= WORK TO COMPLETE =
Which lines run from the one containing "مزید کہا گیا" to the end of the listing? Copy them out exactly, leaving out the rest.

= AVAILABLE DATA =
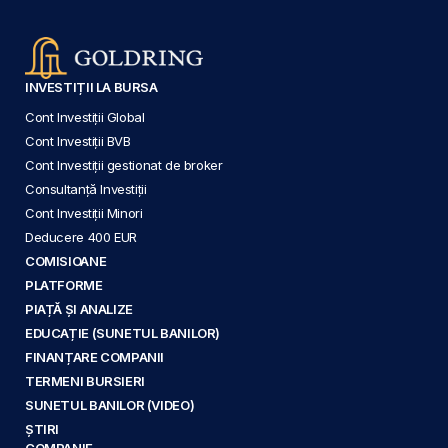
INVESTIȚII LA BURSA
Cont Investiții Global
Cont Investiții BVB
Cont Investiții gestionat de broker
Consultanță Investiții
Cont Investiții Minori
Deducere 400 EUR
COMISIOANE
PLATFORME
PIAȚĂ ȘI ANALIZE
EDUCAȚIE (SUNETUL BANILOR)
FINANȚARE COMPANII
TERMENI BURSIERI
SUNETUL BANILOR (VIDEO)
ȘTIRI
COMPANIE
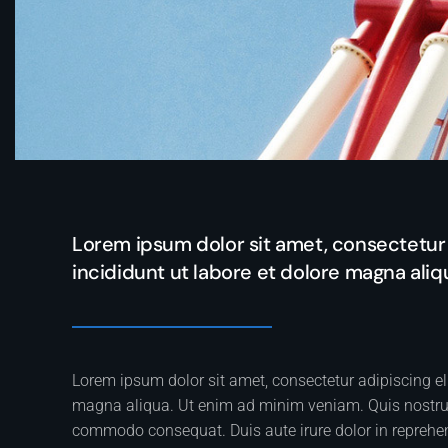
Lorem ipsum dolor sit amet, consectetur 
incididunt ut labore et dolore magna aliq
Lorem ipsum dolor sit amet, consectetur adipiscing el
magna aliqua. Ut enim ad minim veniam. Quis nostrud 
commodo consequat. Duis aute irure dolor in reprehende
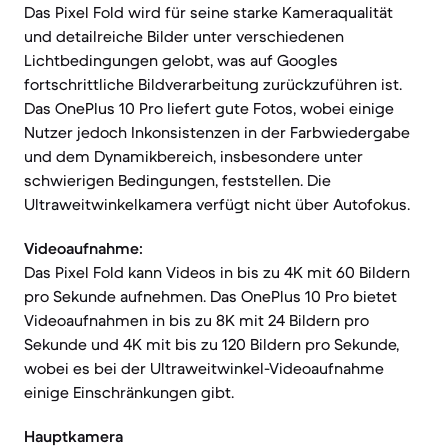
Das Pixel Fold wird für seine starke Kameraqualität
und detailreiche Bilder unter verschiedenen
Lichtbedingungen gelobt, was auf Googles
fortschrittliche Bildverarbeitung zurückzuführen ist.
Das OnePlus 10 Pro liefert gute Fotos, wobei einige
Nutzer jedoch Inkonsistenzen in der Farbwiedergabe
und dem Dynamikbereich, insbesondere unter
schwierigen Bedingungen, feststellen. Die
Ultraweitwinkelkamera verfügt nicht über Autofokus.
Videoaufnahme:
Das Pixel Fold kann Videos in bis zu 4K mit 60 Bildern
pro Sekunde aufnehmen. Das OnePlus 10 Pro bietet
Videoaufnahmen in bis zu 8K mit 24 Bildern pro
Sekunde und 4K mit bis zu 120 Bildern pro Sekunde,
wobei es bei der Ultraweitwinkel-Videoaufnahme
einige Einschränkungen gibt.
Hauptkamera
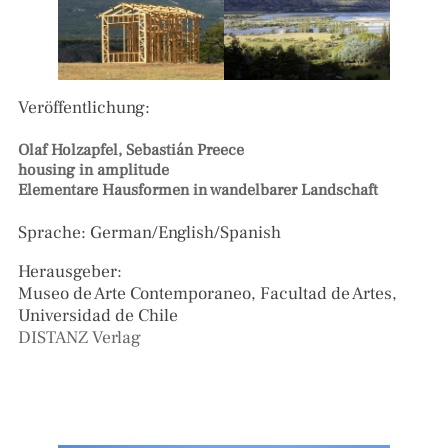
Veröffentlichung:
Olaf Holzapfel, Sebastián Preece
housing in amplitude
Elementare Hausformen in wandelbarer Landschaft
Sprache: German/English/Spanish
Herausgeber:
Museo de Arte Contemporaneo, Facultad de Artes,
Universidad de Chile
DISTANZ Verlag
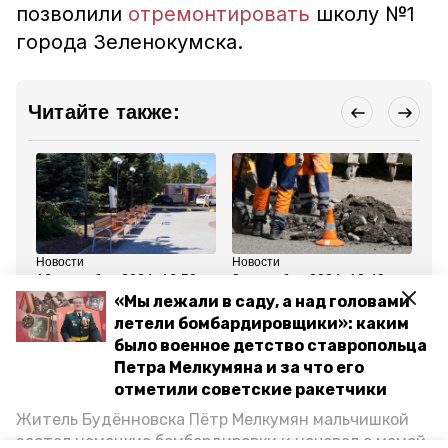
позволили
отремонтировать
школу №1
города Зеленокумска.
Читайте также:
Новости
Новости
Но
16 сентября 2024, 16:59
8 сентября 2024, 10:49
24
Территорию у школы
Дороги к двум школам
Те
«Мы лежали в саду, а над головами
благоустроили в
отремонтируют в
го
летели бомбардировщики»: каким
ставропольском селе
Благодарненском округе
бл
по
было военное детство ставропольца
Петра Мелкумяна и за что его
Все новости
отметили советские ракетчики
Житель Будённовска Пётр Мелкумян мальчишкой
застал немецкие бомбардировки и ночевал с мамой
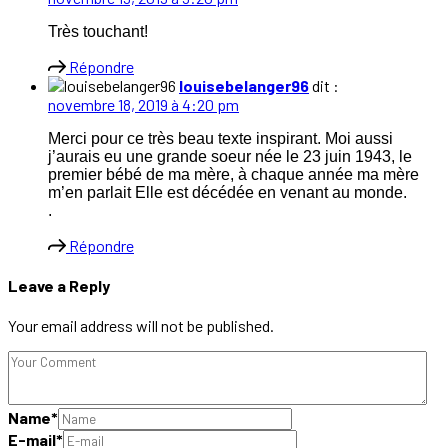
Très touchant!
Répondre
louisebelanger96
dit :
novembre 18, 2019 à 4:20 pm
Merci pour ce très beau texte inspirant. Moi aussi
j’aurais eu une grande soeur née le 23 juin 1943, le
premier bébé de ma mère, à chaque année ma mère
m’en parlait Elle est décédée en venant au monde.
.
Répondre
Leave a Reply
Your email address will not be published.
Name
*
E-mail
*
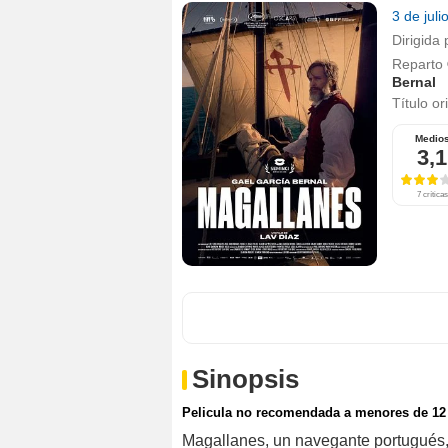
3 de jul
Dirigida 
Reparto
Bernal
Título or
Medio
3,1
7 críticas
Sinopsis
Pelicula no recomendada a menores de 12
Magallanes, un navegante portugués,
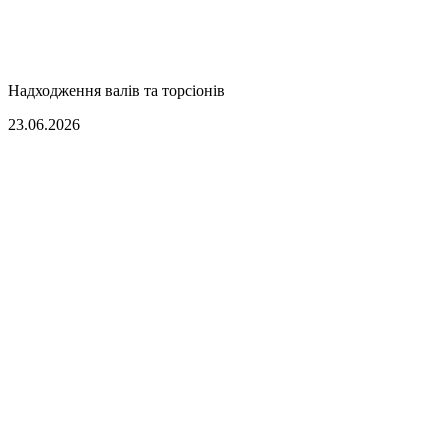
Надходження валів та торсіонів
23.06.2026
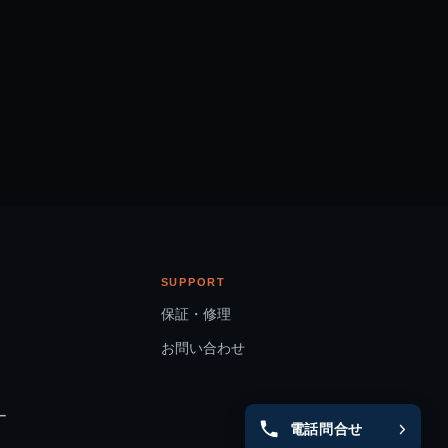
SUPPORT
保証・修理
お問い合わせ
ー
電話問合せ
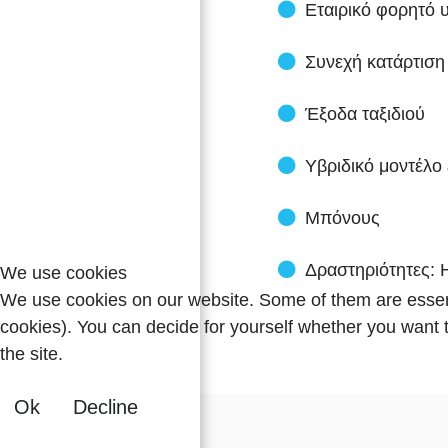
Εταιρικό φορητό 
Συνεχή κατάρτιση
Έξοδα ταξιδιού
Υβριδικό μοντέλο
Μπόνους
Δραστηριότητες: 
We use cookies
We use cookies on our website. Some of them are essentia
cookies). You can decide for yourself whether you want to
the site.
Ok
Decline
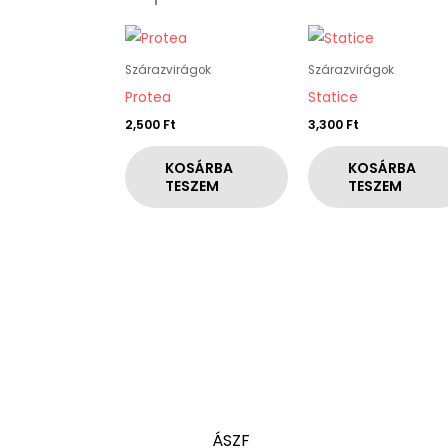
Szárazvirágok
Szárazvirágok
Protea
Statice
2,500
Ft
3,300
Ft
KOSÁRBA
KOSÁRBA
TESZEM
TESZEM
ÁSZF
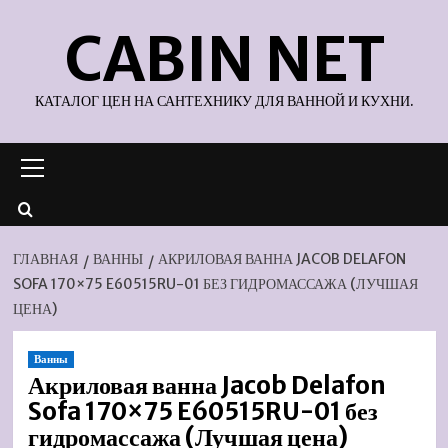
Перейти
CABIN NET
к
содержимому
КАТАЛОГ ЦЕН НА САНТЕХНИКУ ДЛЯ ВАННОЙ И КУХНИ.
Основное
меню
ГЛАВНАЯ
ВАННЫ
АКРИЛОВАЯ ВАННА JACOB DELAFON
SOFA 170×75 E60515RU-01 БЕЗ ГИДРОМАССАЖА (ЛУЧШАЯ
ЦЕНА)
Ванны
Акриловая ванна Jacob Delafon
Sofa 170×75 E60515RU-01 без
гидромассажа (Лучшая цена)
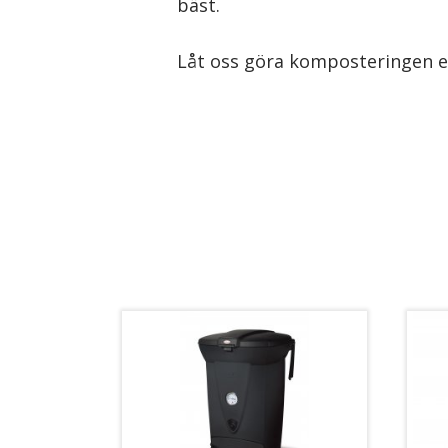
bäst.
Låt oss göra komposteringen en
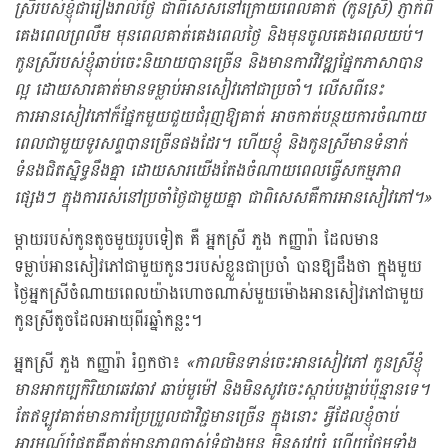
ស្រីរបស់ខ្ញុំជារៀងរាល់ថ្ងៃ ជាពិសេសនៅក្រោយពេលគាត់ (កូនស្រី) ភ្ញាក់ពី
គេងពេលព្រលឹម មុនពេលគាត់គេងពេលថ្ងៃ និងមុនចូលគេងពេលយប់។
កូនស្រីរបស់ខ្ញុំឆាប់ចេះនិយាយបានច្រើន និងមានការវិវឌ្ឍផ្នែកភាសាបាន
ល្អ ដោយសារគាត់មានទម្លាប់អានសៀវភៅជាប្រចាំ។ លើសពីនេះ
ការអានសៀវភៅក៏ផ្នែកមួយជួយជំរុញឱ្យគាត់ អាចកាត់បន្ថយការចំណាយ
ពេលជាមួយទូរសព្ទបានច្រើនផងដែរ។
ហើយខ្ញុំ និងកូនស្រីមានទំនាក់
ទំនងជិតស្និទ្ធនឹងគ្នា ដោយសារយើងតែងចំណាយពេលធ្វើសកម្មភាព
ផ្សេងៗ ក្នុងការរស់នៅប្រចាំថ្ងៃជាមួយគ្នា ជាពិសេសគឺការអានសៀវភៅ។
»
ម្ដាយរបស់កូនតូចមួយរូបទៀត គឺ អ្នកស្រី ភួង កញ្ញារ៉ា ដែលមាន
ទម្លាប់អានសៀវភៅជាមួយកូនៗរបស់ខ្លួនជាប្រចាំ បានឱ្យដឹងថា ក្នុងមួយ
ថ្ងៃអ្នកស្រីចំណាយពេលយ៉ាងហោចណាស់មួយម៉ោងអានសៀវភៅជាមួយ
កូនស្រីតូចដែលអាយុពីរឆ្នាំកន្លះ។
អ្នកស្រី ភួង កញ្ញារ៉ា រំឭកថា៖
«
កាលមិនទាន់ចេះអានសៀវភៅ កូនស្រីខ្ញុំ
មានអាកប្បកិរិយាឆេវឆាវ ឆាប់មួម៉ៅ និងមិនសូវចេះស្ដាប់បង្គាប់ប៉ុន្មានទេ។
តែឥឡូវគាត់មានការប្រែប្រួលជាវិជ្ជមានច្រើន ក្នុងនោះ​ អ្វីដែលខ្ញុំចាប់
អារម្មណ៍បំផុតគឺគាត់មានភាពចាស់ទុំជាងមុន មិនសូវយំ ហើយថែមទាំង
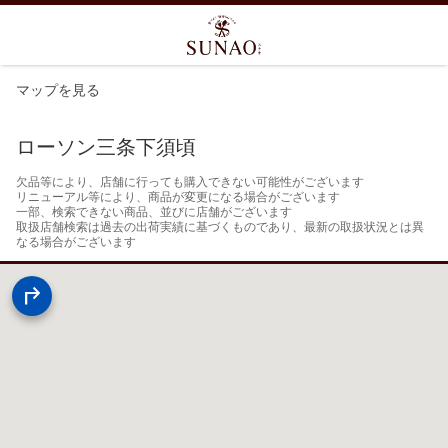
マップを見る
ローソン三条下須頃
欠品等により、店舗に行っても購入できない可能性がございます

リニューアル等により、商品が変更になる場合がございます

一部、検索できない商品、並びに店舗がございます

取扱店舗検索は過去の出荷実績に基づくものであり、最新の取扱状況とは異
なる場合がございます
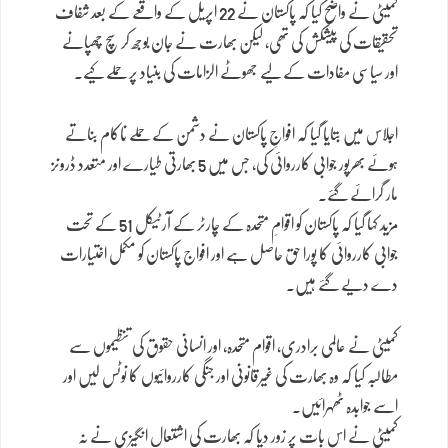
کمیٹی نے واضح کیا کہ پاکستان نے 22 اپریل کے واقعے کے بعد شفاف
تحقیقات کی پیشکش کی تھی، لیکن بھارت نے جان بوجھ کر سچ چھپانے
اور سیاسی مفادات کے لیے جھوٹے الزامات کی بنیاد پر حملے کیے۔
اجلاس میں بتایا گیا کہ افواجِ پاکستان نے دشمن کے حملے ناکام بناتے
ہوئے بھرپور جوابی کارروائی کی، جس میں 5 بھارتی طیارے اور متعدد ڈرونز
مار گرائے گئے۔
مزید کہا گیا کہ پاکستان کو اقوامِ متحدہ کے چارٹر کے آرٹیکل 51 کے تحت
جوابی کارروائی کا پورا حق حاصل ہے اور افواج پاکستان کو مکمل اختیارات
دے دیے گئے ہیں۔
کمیٹی نے عالمی برادری، اقوام متحدہ، اور انسانی حقوق کی تنظیموں سے
مطالبہ کیا کہ وہ بھارت کی غیرقانونی اور جنگی کارروائیوں کا نوٹس لیں اور
اسے جوابدہ ٹھہرائیں۔
کمیٹی نے اس بات پر زور دیا کہ بھارت کی اشتعال انگیزی نے نہ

= RESULT OF THIS TASK =
مزید کہا گیا کہ پاکستان کو اقوامِ متحدہ کے چارٹر کے آرٹیکل 51 کے تحت
جوابی کارروائی کا پورا حق حاصل ہے اور افواج پاکستان کو مکمل اختیارات
دے دیے گئے ہیں۔
کمیٹی نے عالمی برادری، اقوام متحدہ، اور انسانی حقوق کی تنظیموں سے
مطالبہ کیا کہ وہ بھارت کی غیرقانونی اور جنگی کارروائیوں کا نوٹس لیں اور
اسے جوابدہ ٹھہرائیں۔
کمیٹی نے اس بات پر زور دیا کہ بھارت کی اشتعال انگیزی نے نہ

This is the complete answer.